Consider the following examples.
Using timeout
as the first element in the pipeline
This causes gpg
to bail out having caught the SIGTERM
that was delivered to cat
, by timeout
, leaving a broken file.
$ timeout 1 cat /dev/urandom | gpg -er [email protected] > ./myfile.gpg
gpg: Terminated caught ... exiting
Terminated
$ gpg -d < ./myfile.gpg > /dev/null
You need a passphrase to unlock the secret key for
user: "Attie Grande <[email protected]>"
4096-bit RSA key, ID C9AEA6AE, created 2016-12-13 (main key ID 7826F053)
gpg: encrypted with 4096-bit RSA key, ID C9AEA6AE, created 2016-12-13
"Attie Grande <[email protected]>"
gpg: block_filter 0x145e790: read error (size=14775,a->size=14775)
gpg: block_filter 0x145f110: read error (size=10710,a->size=10710)
gpg: WARNING: encrypted message has been manipulated!
gpg: block_filter: pending bytes!
gpg: block_filter: pending bytes!
Using timeout
in the middle of the pipeline
This works as expected - gpg
exits cleanly.
$ cat /dev/urandom | timeout 1 cat | gpg -er [email protected] > ./myfile.gpg
$ gpg -qd < ./myfile.gpg > /dev/null
You need a passphrase to unlock the secret key for
user: "Attie Grande <[email protected]>"
4096-bit RSA key, ID C9AEA6AE, created 2016-12-13 (main key ID 7826F053)
Using SIGUSR1
instead of SIGTERM
Again, this works as expected - gpg
exits cleanly.

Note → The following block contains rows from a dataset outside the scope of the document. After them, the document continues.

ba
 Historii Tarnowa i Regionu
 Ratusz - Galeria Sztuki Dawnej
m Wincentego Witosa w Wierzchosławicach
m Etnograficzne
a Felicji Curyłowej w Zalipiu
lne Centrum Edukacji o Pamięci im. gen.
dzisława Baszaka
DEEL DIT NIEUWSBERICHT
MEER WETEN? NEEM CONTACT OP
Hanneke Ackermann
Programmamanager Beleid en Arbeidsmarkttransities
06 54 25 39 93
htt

I expect because cat
quits on SIGUSR1
, while gpg
ignores it.
$ timeout -sUSR1 1 cat /dev/urandom | gpg -er [email protected] > ./myfile.gpg
$ gpg -qd < ./myfile.gpg > /dev/null
You need a passphrase to unlock the secret key for
user: "Attie Grande <[email protected]>"
4096-bit RSA key, ID C9AEA6AE, created 2016-12-13 (main key ID 7826F053)
Using process substitution
Again, this works - though I hadn't expected it to.

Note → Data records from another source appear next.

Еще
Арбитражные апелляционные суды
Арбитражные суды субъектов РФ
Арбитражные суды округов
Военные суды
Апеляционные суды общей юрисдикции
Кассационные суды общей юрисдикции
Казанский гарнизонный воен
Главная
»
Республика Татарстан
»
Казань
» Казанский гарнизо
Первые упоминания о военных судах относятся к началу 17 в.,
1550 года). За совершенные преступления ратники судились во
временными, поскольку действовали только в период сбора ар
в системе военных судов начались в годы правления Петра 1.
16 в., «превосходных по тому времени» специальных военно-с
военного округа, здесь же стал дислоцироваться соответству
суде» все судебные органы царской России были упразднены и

$ gpg -er [email protected] > ./myfile.gpg < <( timeout 1 cat /dev/urandom )
$ gpg -qd < ./myfile.gpg > /dev/null
You need a passphrase to unlock the secret key for
user: "Attie Grande <[email protected]>"
4096-bit RSA key, ID C9AEA6AE, created 2016-12-13 (main key ID 7826F053)
I can only presume that the signal of the first element in the pipeline is propagated through to the rest of the elements in the pipeline (even separating them with timeout cat | cat | gpg
fails).
I've had a look for documentation, and had a play with set -e
, set -o pipefail
but they didn't act as I was expecting.
- What is actually going on?
- What are the semantics?
- Do we have any control over this?
- Is there a better way than moving the signal-generating-process form the front of the pipeline?